Iran's lethargic revolution
Tuesday, October 13, 2009 at 1:58AM ARTICLE: Elite Guard in Iran Tightens Grip With Media Move, By MICHAEL SLACKMAN, New York Times, October 8, 2009
Iran waking up to the full extent of the putsch. It's not just the mullahs that are being marginalized by the Revolutionary Guards. It's the parliament too.
More and more, this silent coup looks very late Soviet in its outcome: the party that runs everything.
All revolutions, including China post-Mao, settle into such lethargy. Some, like Deng's China, pick the right exit strategy. Others, like Gorby's USSR, choose unwisely.
The gist from the piece:
Increasingly, it is the interests of the Guards and its allies that are driving the nation's policies, and those interests have often been defined by isolation from the West.

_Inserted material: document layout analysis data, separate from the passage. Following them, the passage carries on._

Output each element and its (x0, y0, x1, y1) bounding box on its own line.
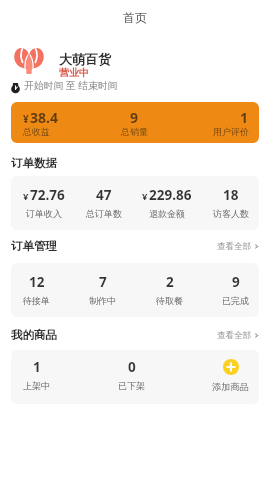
staticText: ¥ (142, 190, 148, 203)
button[interactable]: 添加商品 (212, 350, 249, 403)
staticText: 已完成 (222, 295, 249, 306)
staticText: 首页 (123, 10, 147, 25)
staticText: 开始时间 至 结束时间 (24, 79, 118, 92)
button[interactable]: 18 (213, 176, 249, 229)
staticText: 2 (166, 273, 174, 291)
staticText: 查看全部 (217, 241, 251, 252)
staticText: 已下架 (118, 380, 145, 391)
staticText: 72.76 (30, 186, 65, 204)
button[interactable]: 9 (222, 263, 249, 316)
staticText: 总销量 (121, 126, 148, 137)
staticText: 用户评价 (213, 126, 249, 137)
staticText: 38.4 (30, 108, 58, 127)
staticText: 待取餐 (156, 295, 183, 306)
button[interactable]: 7 (89, 263, 116, 316)
staticText: 订单管理 (11, 239, 57, 253)
other: 添加商品 (223, 359, 239, 375)
staticText: 9 (130, 108, 139, 127)
staticText: 1 (240, 108, 249, 127)
staticText: 访客人数 (213, 208, 249, 219)
staticText: 0 (128, 358, 136, 376)
staticText: 7 (99, 273, 107, 291)
staticText: 12 (29, 273, 45, 291)
staticText: 229.86 (149, 186, 192, 204)
staticText: ¥ (23, 190, 29, 203)
staticText: 订单收入 (26, 208, 62, 219)
staticText: 总收益 (23, 126, 50, 137)
staticText: 营业中 (59, 66, 89, 79)
staticText: 订单数据 (11, 156, 57, 170)
staticText: 添加商品 (212, 381, 249, 393)
staticText: 47 (96, 186, 112, 204)
button[interactable]: ¥ (11, 102, 259, 143)
button[interactable]: 1 (23, 350, 50, 401)
staticText: 1 (33, 358, 41, 376)
button[interactable]: 查看全部 (217, 330, 259, 341)
button[interactable]: 0 (118, 350, 145, 401)
staticText: 退款金额 (149, 208, 185, 219)
staticText: 9 (232, 273, 240, 291)
staticText: ¥ (23, 113, 29, 126)
button[interactable]: ¥ (142, 176, 192, 229)
staticText: 待接单 (23, 295, 50, 306)
button[interactable]: 47 (86, 176, 122, 229)
staticText: 上架中 (23, 380, 50, 391)
staticText: 查看全部 (217, 330, 251, 341)
staticText: 18 (223, 186, 239, 204)
staticText: 总订单数 (86, 208, 122, 219)
button[interactable]: 查看全部 (217, 241, 259, 252)
button[interactable]: 12 (23, 263, 50, 316)
button[interactable]: 2 (156, 263, 183, 316)
staticText: 制作中 (89, 295, 116, 306)
staticText: 大萌百货 (59, 51, 111, 67)
staticText: 我的商品 (11, 328, 57, 342)
button[interactable]: ¥ (23, 176, 65, 229)
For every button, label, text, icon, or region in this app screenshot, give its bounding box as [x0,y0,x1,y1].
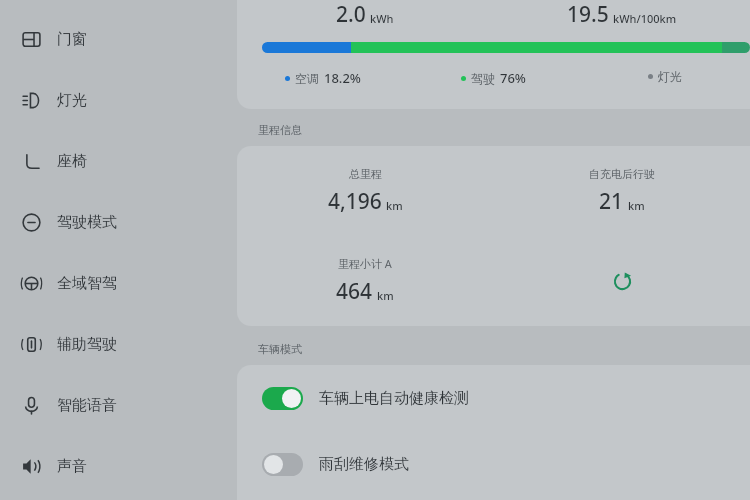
staticText: 464 [336,277,373,306]
staticText: 总里程 [349,167,382,181]
staticText: km [628,198,645,213]
staticText: 里程信息 [258,123,302,137]
button[interactable]: 智能语音 [0,375,230,436]
staticText: 4,196 [328,187,382,216]
staticText: kWh [370,11,394,26]
staticText: 门窗 [57,30,87,49]
staticText: 智能语音 [57,396,117,415]
button[interactable]: 辅助驾驶 [0,314,230,375]
staticText: 全域智驾 [57,274,117,293]
staticText: 里程小计 A [338,256,392,271]
staticText: 空调 [295,71,319,86]
staticText: km [386,198,403,213]
staticText: 自充电后行驶 [589,167,655,181]
button[interactable]: 声音 [0,436,230,497]
staticText: 车辆模式 [258,342,302,356]
staticText: 21 [599,187,624,216]
staticText: 76% [500,69,526,87]
staticText: km [377,288,394,303]
staticText: 声音 [57,457,87,476]
staticText: 19.5 [567,0,609,29]
staticText: 灯光 [57,91,87,110]
staticText: 灯光 [658,69,682,84]
button[interactable]: 灯光 [0,70,230,131]
staticText: 2.0 [336,0,366,29]
button[interactable]: 车辆上电自动健康检测 [237,365,750,431]
button[interactable]: 驾驶模式 [0,192,230,253]
staticText: kWh/100km [613,11,677,26]
staticText: 车辆上电自动健康检测 [319,389,469,408]
button[interactable]: 雨刮维修模式 [237,431,750,497]
staticText: 座椅 [57,152,87,171]
staticText: 雨刮维修模式 [319,455,409,474]
staticText: 驾驶 [471,71,495,86]
button[interactable]: 座椅 [0,131,230,192]
button[interactable]: 全域智驾 [0,253,230,314]
staticText: 18.2% [324,69,361,87]
staticText: 辅助驾驶 [57,335,117,354]
button[interactable]: 重置里程小计 [605,264,639,298]
staticText: 驾驶模式 [57,213,117,232]
button[interactable]: 门窗 [0,9,230,70]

"I think they really see themselves comfortable in a situation where they are isolated and in control," said Michael Axworthy, a lecturer in Middle Eastern and Iranian history at the University of Exeter in England.
But as its role expands deep into society, the Guards also finds itself forced to balance its ideological inclinations with the practical aspects of protecting its own interests, the analysts said. For example, Iran has refrained from criticizing China, an important trade partner, over its crackdown on Uighurs, a Muslim minority.

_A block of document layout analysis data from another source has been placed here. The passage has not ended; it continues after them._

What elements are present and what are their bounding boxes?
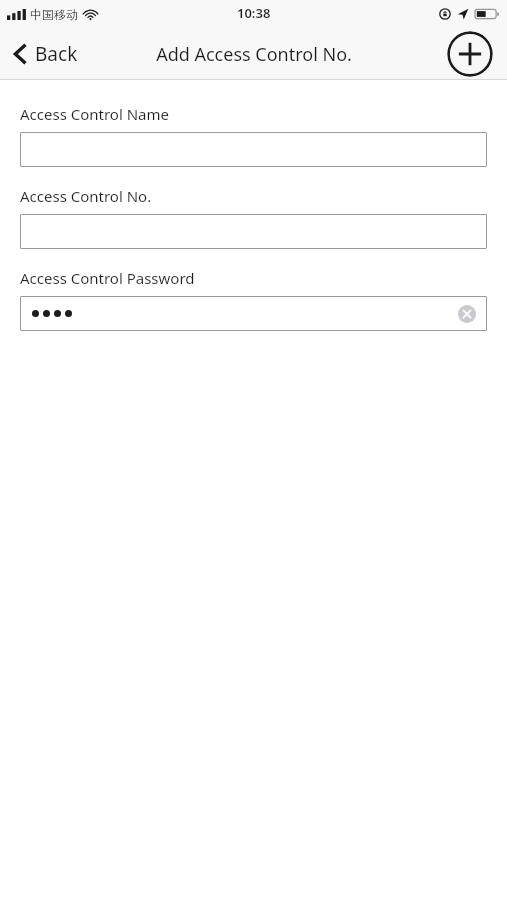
staticText: 10:38 bbox=[237, 4, 271, 22]
button[interactable]: Add bbox=[447, 31, 493, 77]
button[interactable] bbox=[20, 214, 487, 249]
button[interactable] bbox=[20, 132, 487, 167]
staticText: Access Control No. bbox=[20, 186, 152, 206]
button[interactable]: Back bbox=[0, 35, 90, 73]
staticText: Access Control Password bbox=[20, 268, 195, 288]
staticText: Back bbox=[35, 41, 78, 67]
staticText: Access Control Name bbox=[20, 104, 169, 124]
button[interactable]: Clear text bbox=[20, 296, 487, 331]
staticText: Add Access Control No. bbox=[156, 42, 352, 67]
staticText: 中国移动 bbox=[30, 7, 78, 22]
button[interactable]: Clear text bbox=[457, 304, 477, 324]
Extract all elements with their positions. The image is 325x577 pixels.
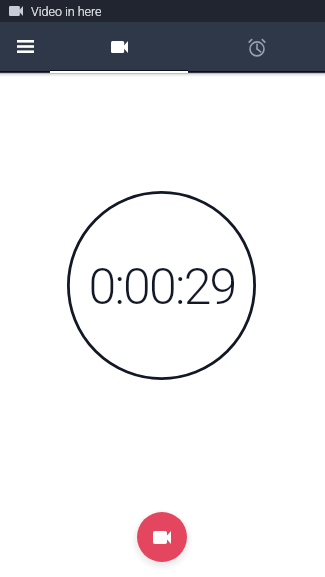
button[interactable]: Alarm tab [188, 22, 325, 71]
button[interactable]: Start video recording [137, 512, 187, 562]
staticText: 0:00:29 [88, 258, 236, 317]
button[interactable]: Open navigation menu [0, 22, 50, 71]
staticText: Video in here [31, 4, 102, 19]
button[interactable]: Video tab, selected [50, 22, 188, 71]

And with inflation over 20 percent and manufacturing in serious decline, the Guards and its allies have appeared ready to take steps to head off new sanctions over the nation's nuclear program. The Guards oversees the nuclear and missile program, and the recently revealed enrichment plant near Qum is built into a mountain on a Guards base.
"A lot of it is about ideology, but a lot of it is about money, too," Mr. Nader [RAND expert] said.
Oh so very Brezhnevian.
My point: there is nothing unusual about the Iranian system's evolution, and the soft-kill logic only increases.